ROP in a vertical well is not a bad indicator because the downhole conditions are less complex. In a horizontal hole, ROP and other drilling parameters are affected greatly by both surface and subsurface events. Besides torque and drag, ROP can be affected by factors, such as WOB, RPM (Rotations Per Minute) of the drill string and the downhole motor, condition of the downhole motor, the type of drilling mud, annulus pressure, the type of bit, wear on bit, cleaning properties of the bit, etc. It is advisable to use ROP as a target indicator only, in conjunction with other geonavigation resources -but never alone.

Torque

Torque can sometimes be an indicator of fracturing and faulting in a reservoir. As the bit penetrates a fractured interval, the mud motor often hangs on breccia that is chipped from the fracture, or encounters rock with different properties across a fault. Once again, torque should be an indicator that confirms other geonavigation resources such as calcite in the cuttings or correlation across a fault with LWD logs.

Total Gas or Flow Rate

Total Gas (in balanced wells) or flow rate (in under-balanced wells) can be helpful in determining whether the well is in the reservoir’s sweet spot -but once again, it provides no true correlation to position in target. Fluid dynamics in a horizontal well is much different than in a vertical well. The drilling fluid in the annulus of a vertical well flows in a single phase with near-laminar flow. A vertical well generally has a constant hydrostatic gradient in the annulus, all the way to the bit. The fluid goes down the drill pipe, through the bit, and back up the annulus. The story in a horizontal well is quite different.

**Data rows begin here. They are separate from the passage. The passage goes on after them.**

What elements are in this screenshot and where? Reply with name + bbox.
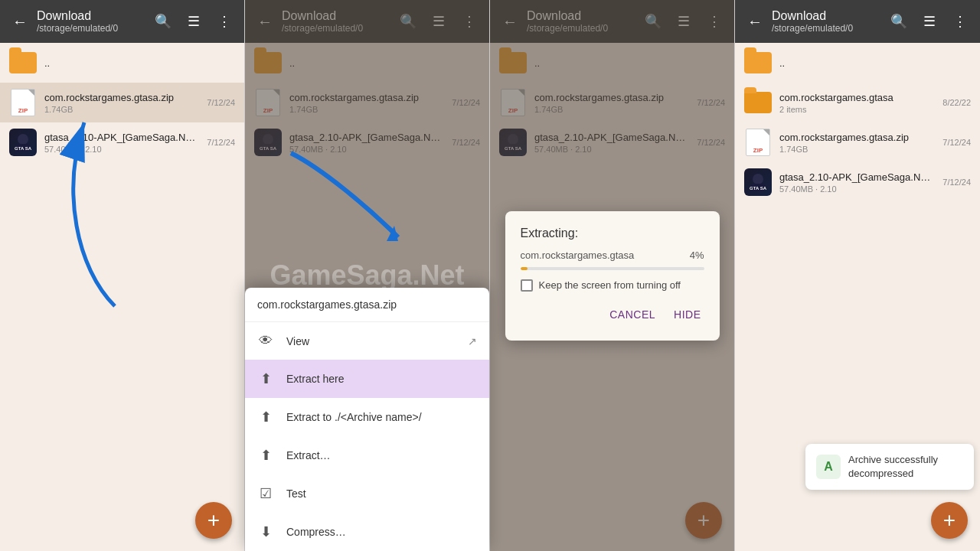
context-item-label: View [286,335,309,347]
panel-1: ← Download /storage/emulated/0 🔍 ☰ ⋮ .. … [0,0,245,551]
context-item-label: Extract… [286,449,331,461]
toolbar-icons-4: 🔍 ☰ ⋮ [885,8,974,35]
file-info: .. [44,57,235,69]
file-name: .. [44,57,235,69]
file-date: 7/12/24 [207,138,235,147]
context-menu-header: com.rockstargames.gtasa.zip [245,288,489,322]
extract-icon: ⬆ [257,447,274,464]
extract-dialog-title: Extracting: [521,227,704,240]
file-info: com.rockstargames.gtasa.zip 1.74GB [44,92,199,114]
list-icon-4[interactable]: ☰ [916,8,943,35]
file-name: gtasa_2.10-APK_[GameSaga.Net].apk [779,171,935,183]
context-item-label: Compress… [286,526,346,538]
file-info: .. [779,57,971,69]
toolbar-icons-1: 🔍 ☰ ⋮ [149,8,238,35]
more-icon-4[interactable]: ⋮ [946,8,974,35]
svg-point-11 [753,174,763,184]
list-item[interactable]: .. [735,43,980,83]
extract-to-icon: ⬆ [257,409,274,425]
hide-button[interactable]: HIDE [671,304,704,325]
list-icon-1[interactable]: ☰ [180,8,207,35]
test-icon: ☑ [257,485,274,502]
folder-icon [744,89,772,116]
back-button-1[interactable]: ← [6,8,34,35]
context-menu-item-extract[interactable]: ⬆ Extract… [245,436,489,474]
context-item-label: Extract to ./<Archive name>/ [286,411,422,423]
cancel-button[interactable]: CANCEL [606,304,658,325]
context-item-label: Test [286,487,306,500]
context-menu-item-view[interactable]: 👁 View ↗ [245,322,489,360]
extract-dialog-overlay: Extracting: com.rockstargames.gtasa 4% K… [490,0,734,551]
toolbar-title-1: Download /storage/emulated/0 [37,9,146,34]
list-item[interactable]: .. [0,43,244,83]
progress-bar-fill [521,267,528,270]
more-icon-1[interactable]: ⋮ [211,8,238,35]
panel-title-1: Download [37,9,146,23]
list-item[interactable]: com.rockstargames.gtasa 2 items 8/22/22 [735,83,980,122]
file-info: gtasa_2.10-APK_[GameSaga.Net].apk 57.40M… [44,132,199,154]
list-item[interactable]: GTA SA gtasa_2.10-APK_[GameSaga.Net].apk… [735,162,980,202]
dialog-buttons: CANCEL HIDE [521,304,704,325]
panel-2: ← Download /storage/emulated/0 🔍 ☰ ⋮ .. … [245,0,490,551]
extract-here-icon: ⬆ [257,370,274,387]
fab-button-1[interactable]: + [195,502,232,539]
extract-dialog: Extracting: com.rockstargames.gtasa 4% K… [505,211,720,341]
file-list-1: .. ZIP com.rockstargames.gtasa.zip 1.74G… [0,43,244,551]
file-meta: 57.40MB · 2.10 [44,145,199,154]
list-item[interactable]: ZIP com.rockstargames.gtasa.zip 1.74GB 7… [0,83,244,122]
file-meta: 2 items [779,105,935,114]
context-menu-item-test[interactable]: ☑ Test [245,474,489,513]
panel-4: ← Download /storage/emulated/0 🔍 ☰ ⋮ .. [735,0,980,551]
toolbar-title-4: Download /storage/emulated/0 [772,9,882,34]
checkbox-label: Keep the screen from turning off [539,279,681,291]
svg-text:GTA SA: GTA SA [750,186,767,191]
svg-point-0 [18,134,28,145]
keep-screen-checkbox[interactable] [521,279,533,292]
toast-icon: A [816,455,841,479]
extract-progress-label: 4% [690,249,704,261]
file-name: com.rockstargames.gtasa.zip [779,132,935,143]
file-meta: 1.74GB [44,105,199,114]
context-item-label: Extract here [286,373,344,385]
context-menu: com.rockstargames.gtasa.zip 👁 View ↗ ⬆ E… [245,288,489,551]
search-icon-4[interactable]: 🔍 [885,8,913,35]
panel-subtitle-1: /storage/emulated/0 [37,23,146,34]
file-name: com.rockstargames.gtasa [779,92,935,103]
file-info: com.rockstargames.gtasa 2 items [779,92,935,114]
arrow-icon: ↗ [468,335,477,347]
zip-file-icon: ZIP [9,89,37,116]
apk-file-icon: GTA SA [9,129,37,156]
file-date: 7/12/24 [942,178,971,187]
extract-file-label: com.rockstargames.gtasa [521,249,635,261]
progress-bar-container [521,267,704,270]
zip-file-icon: ZIP [744,129,772,156]
list-item[interactable]: GTA SA gtasa_2.10-APK_[GameSaga.Net].apk… [0,122,244,162]
context-menu-item-extract-to[interactable]: ⬆ Extract to ./<Archive name>/ [245,398,489,436]
panel-3: ← Download /storage/emulated/0 🔍 ☰ ⋮ .. … [490,0,735,551]
file-info: com.rockstargames.gtasa.zip 1.74GB [779,132,935,154]
extract-filename: com.rockstargames.gtasa 4% [521,249,704,261]
back-button-4[interactable]: ← [741,8,769,35]
svg-text:GTA SA: GTA SA [15,146,32,151]
file-date: 7/12/24 [207,98,235,107]
toast-text: Archive successfully decompressed [848,453,963,481]
file-name: com.rockstargames.gtasa.zip [44,92,199,103]
file-name: gtasa_2.10-APK_[GameSaga.Net].apk [44,132,199,143]
context-menu-item-compress[interactable]: ⬇ Compress… [245,513,489,551]
file-meta: 57.40MB · 2.10 [779,184,935,194]
file-info: gtasa_2.10-APK_[GameSaga.Net].apk 57.40M… [779,171,935,194]
list-item[interactable]: ZIP com.rockstargames.gtasa.zip 1.74GB 7… [735,122,980,162]
context-menu-item-extract-here[interactable]: ⬆ Extract here [245,360,489,398]
svg-marker-7 [387,226,398,241]
panel-overlay-2: GameSaga.Net com.rockstargames.gtasa.zip… [245,0,489,551]
toolbar-4: ← Download /storage/emulated/0 🔍 ☰ ⋮ [735,0,980,43]
file-date: 7/12/24 [942,138,971,147]
file-date: 8/22/22 [942,98,971,107]
compress-icon: ⬇ [257,523,274,540]
toast-notification: A Archive successfully decompressed [805,444,974,490]
fab-button-4[interactable]: + [931,502,968,539]
search-icon-1[interactable]: 🔍 [149,8,177,35]
view-icon: 👁 [257,333,274,349]
file-name: .. [779,57,971,69]
folder-up-icon [744,49,772,77]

The build section, the lateral section, and gravity all combine to create very dynamic flow regimes in horizontal wells. Flow begins normally down the drillstring at the bit. However, everything changes once the fluid enters the annulus. Fluid in the annulus is generally in a multiphase, turbulent flow regime. To make maters worse, the hydrostatic pressure does not constantly increase in the lateral section of a horizontal well but may decrease or increase, depending upon depth, as shown in Figure 1: Animation showing how pressure varies with measured depth -but is more of a reflection of TVD.

This creates a situation where the well can have significant fluid transfer between the wellbore and the reservoir. Higher pressures at the bit cause fluid to transfer from the wellbore to the formation. This may turn around as the bit drills past the high-pressure zone, and the formation fluids begin to relax back into the wellbore. This effect is further driven by turbulence in the wellbore around the curve and across significant doglegs. Turbulence can cause enormous pressure differentials, causing fluid invasion in one area or swabbing in another. This means that there can be significant variance in pressure profile through the lateral section of a well.

This effect can be especially pronounced in fractured reservoirs. As the bit penetrates a fracture, fluid is forced into the fracture along with cuttings. Thus, fractures can actually create a vacuum at the surface with a complete loss of returns. This sudden loss of hydrostatic pressure can cause fractures up hole (which had previously been sealed with mud cake) to swab into the well (Figure 2: Animation showing circulation of cuttings in a directional well).

There are documented cases where a well flowed 100% oil up the annulus to the surface, while at the same time, water was being pumped through the drillpipe into a fracture at the bit!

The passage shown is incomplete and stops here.